Segment Start: Materials provided

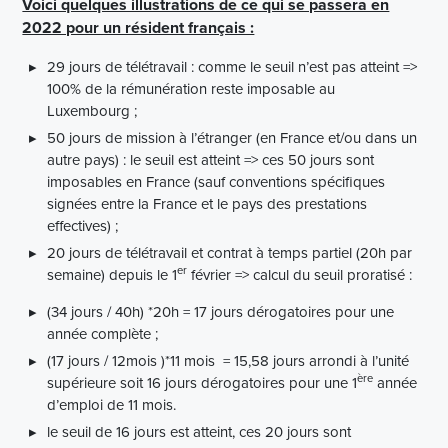
Voici quelques illustrations de ce qui se passera en
2022 pour un résident français :
29 jours de télétravail : comme le seuil n’est pas atteint =>
100% de la rémunération reste imposable au
Luxembourg ;
50 jours de mission à l’étranger (en France et/ou dans un
autre pays) : le seuil est atteint => ces 50 jours sont
imposables en France (sauf conventions spécifiques
signées entre la France et le pays des prestations
effectives) ;
20 jours de télétravail et contrat à temps partiel (20h par
er
semaine) depuis le 1
février => calcul du seuil proratisé :
(34 jours / 40h) *20h = 17 jours dérogatoires pour une
année complète ;
(17 jours / 12mois )*11 mois = 15,58 jours arrondi à l’unité
ère
supérieure soit 16 jours dérogatoires pour une 1
année
d’emploi de 11 mois.
le seuil de 16 jours est atteint, ces 20 jours sont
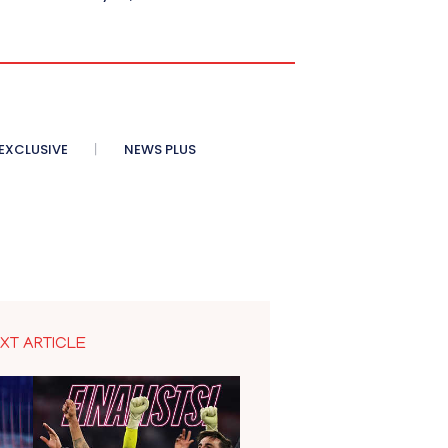
XCLUSIVE
NEWS PLUS
XT ARTICLE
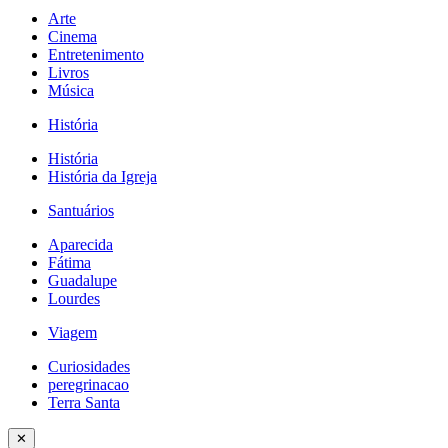
Arte
Cinema
Entretenimento
Livros
Música
História
História
História da Igreja
Santuários
Aparecida
Fátima
Guadalupe
Lourdes
Viagem
Curiosidades
peregrinacao
Terra Santa
✕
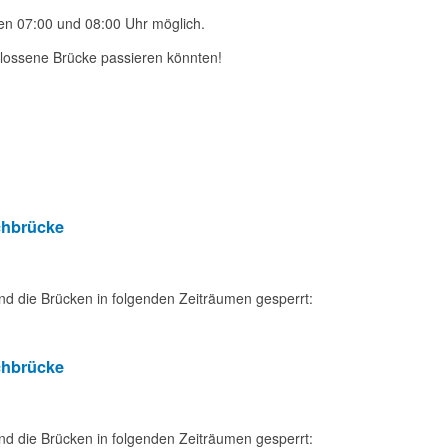
en 07:00 und 08:00 Uhr möglich.
hlossene Brücke passieren könnten!
chbrücke
nd die Brücken in folgenden Zeiträumen gesperrt:
chbrücke
nd die Brücken in folgenden Zeiträumen gesperrt:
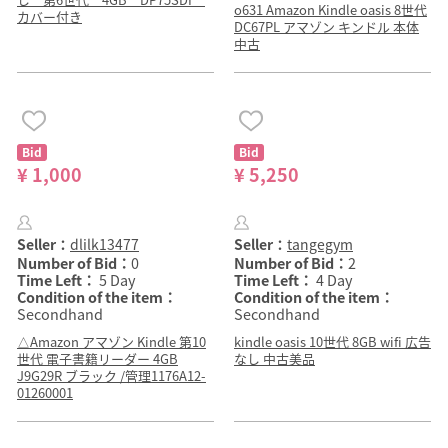
o631 Amazon Kindle oasis 8世代
カバー付き
DC67PL アマゾン キンドル 本体
中古
Bid
Bid
¥ 1,000
¥ 5,250
Seller：
dlilk13477
Seller：
tangegym
Number of Bid：
0
Number of Bid：
2
Time Left：
5 Day
Time Left：
4 Day
Condition of the item：
Condition of the item：
Secondhand
Secondhand
△Amazon アマゾン Kindle 第10
kindle oasis 10世代 8GB wifi 広告
世代 電子書籍リーダー 4GB
なし 中古美品
J9G29R ブラック /管理1176A12-
01260001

Segment End: Materials provided

An exact, word-for-word version of the material is required, free of pictures.

**Exercise result**
Voici quelques illustrations de ce qui se passera en
2022 pour un résident français :
29 jours de télétravail : comme le seuil n’est pas atteint =>
100% de la rémunération reste imposable au
Luxembourg ;
50 jours de mission à l’étranger (en France et/ou dans un
autre pays) : le seuil est atteint => ces 50 jours sont
imposables en France (sauf conventions spécifiques
signées entre la France et le pays des prestations
effectives) ;
20 jours de télétravail et contrat à temps partiel (20h par
er
semaine) depuis le 1
février => calcul du seuil proratisé :
(34 jours / 40h) *20h = 17 jours dérogatoires pour une
année complète ;
(17 jours / 12mois )*11 mois = 15,58 jours arrondi à l’unité
ère
supérieure soit 16 jours dérogatoires pour une 1
année
d’emploi de 11 mois.
le seuil de 16 jours est atteint, ces 20 jours sont
XCLUSIVE
NEWS PLUS
XT ARTICLE
Arte
Cinema
Entretenimento
Livros
Música
História
História
História da Igreja
Santuários
Aparecida
Fátima
Guadalupe
Lourdes
Viagem
Curiosidades
peregrinacao
Terra Santa
✕
en 07:00 und 08:00 Uhr möglich.
hlossene Brücke passieren könnten!
chbrücke
nd die Brücken in folgenden Zeiträumen gesperrt:
chbrücke
nd die Brücken in folgenden Zeiträumen gesperrt:
o631 Amazon Kindle oasis 8世代
カバー付き
DC67PL アマゾン キンドル 本体
中古
Bid
Bid
¥ 1,000
¥ 5,250
Seller：
dlilk13477
Seller：
tangegym
Number of Bid：
0
Number of Bid：
2
Time Left：
5 Day
Time Left：
4 Day
Condition of the item：
Condition of the item：
Secondhand
Secondhand
△Amazon アマゾン Kindle 第10
kindle oasis 10世代 8GB wifi 広告
世代 電子書籍リーダー 4GB
なし 中古美品
J9G29R ブラック /管理1176A12-
01260001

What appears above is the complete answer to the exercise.